Mobile Play-By-Mail
By Justin Hall, Mon Jul 26 21:30:00 GMT 2004

The future of wireless entertainment may well lie in some of the oldest modern games. Soon, your buddy list may light up with game moves as well as messages.


Mobile entertainment is still not part of a balanced day of communications. If you have a multimedia-ready phone, if you’ve downloaded a specific game, if you’ve paid your subscription, then you might be able to play – alone. If you want to play with friends? Then they gotta have about the same hardware/software setup, be ready to play and be within spitting range to use Bluetooth.

There are multiplayer online games that you can play at a distance but few of these allow you to play with specific friends. You’re playing with random strangers who might as well be computer bots because in most cases the in-game communications are so limited. And most of these games require your undivided attention for at least ten minutes in order to have a solid play experience.

This is not the way mobile multiplayer gaming is going to flourish. What if there were mobile-phone games that you could play with your friends, whenever you felt like it? What if playing a game was as easy, fluid and commonplace as placing a call, or writing a short text message? Something short, or long if you liked, suited to the moments you might have to play.

There’s a model for this kind of mobile gaming – it’s called “Play By Mail” or PBM.

Play By Mail

Before computers, most social games were played in person. So-called parlor games using cards or boards and dice were played in the home, with some snacks and friends. Sometimes the action got heated, and maybe a board would be left in place until the game could resume on another day.

But for those players who wouldn’t wait for weekends to engage in gaming, there was furious postal traffic dictating moves, orders and diplomacy. “Correspondence Chess” is centuries old. In the 1960s and 1970s, a dedicated PBM games movement began in earnest in the United States. The settings for these games often echoed wargames: elaborate stagings of historical battles, or maybe a fantasy angle – like the worlds of Tolkien.

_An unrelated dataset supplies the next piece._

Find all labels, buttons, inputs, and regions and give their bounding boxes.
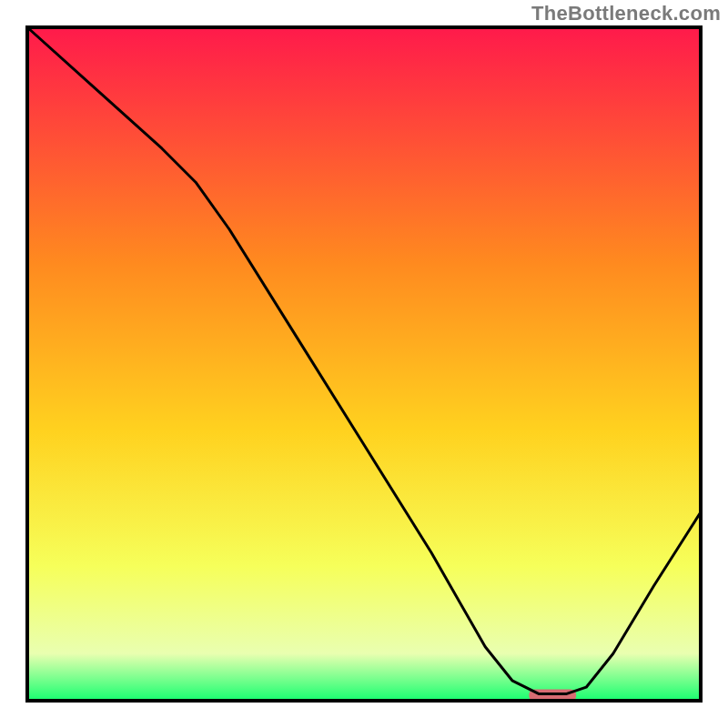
chart-canvas: TheBottleneck.com bbox=[0, 0, 728, 728]
plot-background bbox=[27, 27, 701, 701]
bottleneck-chart bbox=[0, 0, 728, 728]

These fantasy play-by-mail games evolved into Dungeons & Dragons in the late 1970s, which spawned some of the earliest computer adventure games in the 1980s. Now twenty years later, play-by-mail games are flourishing over the Internet, using e-mail or specialized Java applications. There are still elaborate tactical simulations, but there are also simple e-mail kung-fu fighting games and soccer match-ups more suited to casual office players.

Play by SMS

Hong Kong-based MBounce offers casual games where turns between players are exchanged through mobile messages. Their first game is billiards: in PoolTime, each player launches an instance of the game and as they take aim and fire the balls around, that turn’s data is encrypted into a text message sent to the other player. Their instance of the game opens that incoming message and shows the moves and the results to the second player. They take turns like this, dispatching their moves over their mobile devices, point-to-point play with a buddy.

MBounce harnessed the WMA (Wireless Messaging API) part of J2ME that allows software to use wireless communications software on handhelds. Think of it as sanctioned hijacking – the messages flowing out of your device may not all be composed by your thumbs, but here they’re serving your fun.

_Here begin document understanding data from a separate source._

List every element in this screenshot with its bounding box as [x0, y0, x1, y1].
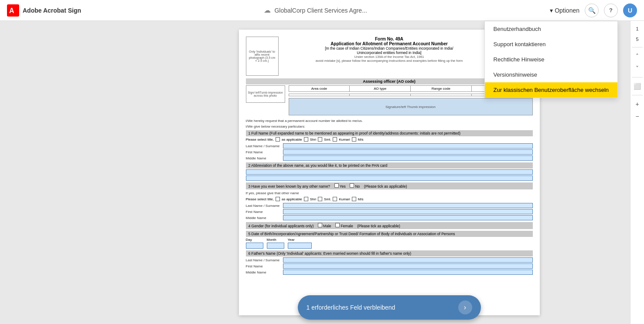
title-checkbox[interactable] [276, 137, 280, 142]
dropdown-item-versionshinweise[interactable]: Versionshinweise [485, 67, 617, 82]
sidebar-divider-3 [632, 95, 643, 95]
header-center: ☁ GlobalCorp Client Services Agre... [81, 6, 550, 14]
doc-title: GlobalCorp Client Services Agre... [274, 7, 367, 14]
female-checkbox[interactable] [335, 223, 340, 227]
avatar[interactable]: U [623, 3, 637, 17]
down-arrow-icon: ˅ [636, 65, 639, 72]
kumari-label: Kumari [339, 138, 350, 142]
page-number: 1 [635, 24, 639, 33]
abbrev-field-1[interactable] [246, 169, 533, 175]
female-label: Female [341, 224, 353, 228]
yes-label: Yes [340, 184, 346, 189]
middle-name-input3[interactable] [283, 270, 533, 275]
last-name-row: Last Name / Surname [246, 143, 533, 148]
last-name-label: Last Name / Surname [246, 144, 283, 148]
abbrev-field-2[interactable] [246, 176, 533, 181]
yes-checkbox[interactable] [334, 183, 339, 188]
smt-checkbox2[interactable] [318, 197, 322, 201]
zoom-in-button[interactable]: + [632, 99, 643, 109]
scroll-down-button[interactable]: ˅ [632, 63, 643, 74]
first-name-input[interactable] [283, 149, 533, 155]
help-button[interactable]: ? [604, 3, 618, 17]
year-input[interactable] [288, 243, 312, 249]
dropdown-item-benutzerhandbuch[interactable]: Benutzerhandbuch [485, 21, 617, 37]
month-input[interactable] [267, 243, 284, 249]
middle-name-input[interactable] [283, 155, 533, 161]
sidebar-divider-1 [632, 47, 643, 47]
page-view-button[interactable]: ⬜ [632, 81, 643, 91]
ms-checkbox2[interactable] [352, 197, 356, 201]
search-button[interactable]: 🔍 [585, 3, 599, 17]
acrobat-logo-icon: A [7, 4, 19, 17]
ms-checkbox[interactable] [352, 137, 356, 142]
dropdown-item-klassisch[interactable]: Zur klassischen Benutzeroberfläche wechs… [485, 82, 617, 98]
year-group: Year [288, 238, 312, 249]
sign-box-left: Sign/ leftTumb impression across this ph… [246, 85, 285, 103]
dob-row: Day Month Year [246, 238, 533, 249]
day-input[interactable] [246, 243, 263, 249]
please-select-title-label: Please select title, [246, 138, 274, 142]
male-label: Male [323, 224, 331, 228]
section3-bar: 3 Have you ever been known by any other … [246, 182, 533, 189]
ao-range-code-header: Range code [411, 86, 472, 91]
kumari-checkbox2[interactable] [333, 197, 337, 201]
last-name-input[interactable] [283, 143, 533, 148]
ao-type-header: AO type [350, 86, 411, 91]
first-name-row3: First Name [246, 263, 533, 269]
intro-text-2: I/We give below necessary particulars: [246, 125, 533, 128]
ao-type-value [350, 94, 411, 96]
section1-bar: 1 Full Name (Full expanded name to be me… [246, 130, 533, 136]
first-name-label: First Name [246, 150, 283, 154]
notification-arrow[interactable]: › [458, 300, 472, 314]
kumari-checkbox[interactable] [333, 137, 337, 142]
zoom-out-button[interactable]: − [632, 111, 643, 122]
zoom-in-icon: + [635, 101, 639, 108]
help-icon: ? [609, 7, 613, 14]
first-name-input2[interactable] [283, 209, 533, 214]
last-name-input2[interactable] [283, 203, 533, 208]
first-name-input3[interactable] [283, 263, 533, 269]
application-title: Application for Allotment of Permanent A… [282, 41, 497, 46]
dropdown-item-support[interactable]: Support kontaktieren [485, 37, 617, 52]
no-checkbox[interactable] [350, 183, 354, 188]
shri-label2: Shri [310, 197, 316, 201]
middle-name-label3: Middle Name [246, 270, 283, 274]
middle-name-input2[interactable] [283, 215, 533, 220]
title-checkbox2[interactable] [276, 197, 280, 201]
arrow-icon: › [464, 304, 466, 311]
last-name-row2: Last Name / Surname [246, 203, 533, 208]
section6-bar: 6 Father's Name (Only 'Individual' appli… [246, 250, 533, 256]
smt-label: Smt. [324, 138, 331, 142]
title-select-row: Please select title, as applicable Shri … [246, 137, 533, 142]
male-checkbox[interactable] [318, 223, 322, 227]
shri-checkbox[interactable] [304, 137, 308, 142]
chevron-down-icon: ▾ [550, 7, 553, 14]
scroll-up-button[interactable]: ˄ [632, 51, 643, 61]
notification-bar[interactable]: 1 erforderliches Feld verbleibend › [298, 295, 481, 320]
zoom-out-icon: − [635, 113, 639, 120]
smt-checkbox[interactable] [318, 137, 322, 142]
left-panel [0, 21, 148, 324]
notification-text: 1 erforderliches Feld verbleibend [307, 304, 395, 311]
sign-box-right: Signature/left Thumb impression [289, 98, 533, 115]
ms-label: M/s [358, 138, 364, 142]
dropdown-menu: Benutzerhandbuch Support kontaktieren Re… [484, 21, 618, 98]
please-select-title-label2: Please select title, [246, 197, 274, 201]
month-label: Month [267, 238, 276, 242]
photo-box-left: Only 'Individuals' to affix recent photo… [246, 37, 279, 76]
section4-label: 4 Gender (for individual applicants only… [249, 224, 314, 228]
dropdown-item-rechtliche[interactable]: Rechtliche Hinweise [485, 52, 617, 67]
as-applicable-label: as applicable [282, 138, 302, 142]
section5-bar: 5 Date of Birth/Incorporation/Agreement/… [246, 231, 533, 237]
as-applicable-label2: as applicable [282, 197, 302, 201]
optionen-button[interactable]: ▾ Optionen [550, 7, 579, 14]
shri-label: Shri [310, 138, 316, 142]
kumari-label2: Kumari [339, 197, 350, 201]
shri-checkbox2[interactable] [304, 197, 308, 201]
ao-area-code-header: Area code [289, 86, 350, 91]
form-no: Form No. 49A [282, 37, 497, 41]
last-name-input3[interactable] [283, 257, 533, 263]
app-title: Adobe Acrobat Sign [23, 7, 81, 14]
svg-text:A: A [9, 7, 14, 14]
title-select-row2: Please select title, as applicable Shri … [246, 197, 533, 201]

Now there are still frustrating limitations to this game – your buddy must have a pretty narrow range of phones in order to play (primarily Nokia Series 40 and 60). And worst of all, you and your buddy can’t take the entire day, or a week to play the game slowly., unless you wanted to leave the phone running only that game. The moves don’t arrive like regular incoming messages that might launch the game from your inbox. The game must be running to receive the moves and continue play.

Aspiring to Asynchronicity

In other words, PoolTime is not yet asynchronous. There’s a rich niche of mobile play awaiting the moment when we can casually dispatch a chess move or a karate chop to someone in our buddy list. We open an SMS and it turns out to be a quick little game move that someone’s executed and when we have a moment we execute our own move in return. For better or worse, picture tete-a-tete dancing hamsters, people scripting little virtual actors, maybe engaged in combat, maybe just goofing off. It will be a big business someday soon, probably in Asia first, where users are already customizing tiny avatars with big heads. Wouldn’t you want your online personality to be able to arrive in your friend’s mobile inbox, wave hello, and invite them to play?

Mobile gaming over SMS addresses a whole host of problems for the mobile gaming industry, particularly billing and server issues. Today, in order to set up mobile multiplayer, a game developer has to figure out how players will find other players (usually through a costly to maintain server), how players will be billed and how the developer will see any of that money. Already, SMS has established billing schemes and business models around the world. It’s a relatively reliable technology that’s inherently cross-platform and cross-carrier. In short, SMS is a natural medium for casual mobile gaming, making human communications on the mobile internet more playful. Bang!